YOUR OBJECTIVE - Reading the records below, count the lines in which the string "Downtown" appears; write the number only.

Extracted page text data -

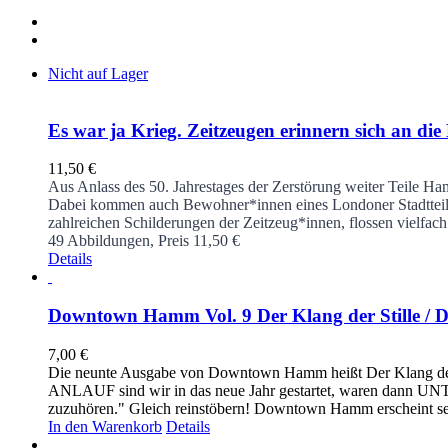
Nicht auf Lager
Es war ja Krieg. Zeitzeugen erinnern sich an
11,50
€
Aus Anlass des 50. Jahrestages der Zerstörung weiter Teile 
Dabei kommen auch Bewohner*innen eines Londoner Stadtteiles,
zahlreichen Schilderungen der Zeitzeug*innen, flossen vielfa
49 Abbildungen, Preis 11,50 €
Details
Downtown Hamm Vol. 9 Der Klang der Stille / 
7,00
€
Die neunte Ausgabe von Downtown Hamm heißt Der Klang der St
ANLAUF sind wir in das neue Jahr gestartet, waren da
zuzuhören." Gleich reinstöbern! Downtown Hamm erscheint seit 
In den Warenkorb
Details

WORKED SOLUTION - 3